**DATA LISTING**.
◆ ◆ ◆ ◆ ◆

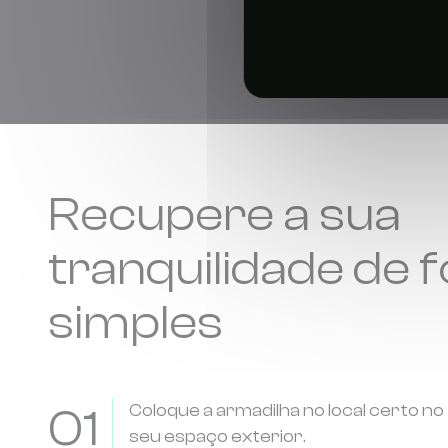
Recupere a sua
tranquilidade de 
simples
01
Coloque a armadilha no local certo no
seu espaço exterior.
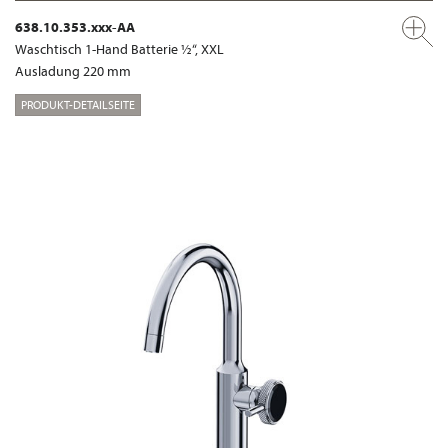
638.10.353.xxx-AA
Waschtisch 1-Hand Batterie ½“, XXL
Ausladung 220 mm
PRODUKT-DETAILSEITE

◆ ◆ ◆ ◆ ◆

An exact repeat of all the data is required, pictures excluded.

**RESULT**.
Recupere a sua
tranquilidade de 
simples
01
Coloque a armadilha no local certo no
seu espaço exterior.
638.10.353.xxx-AA
Waschtisch 1-Hand Batterie ½“, XXL
Ausladung 220 mm
PRODUKT-DETAILSEITE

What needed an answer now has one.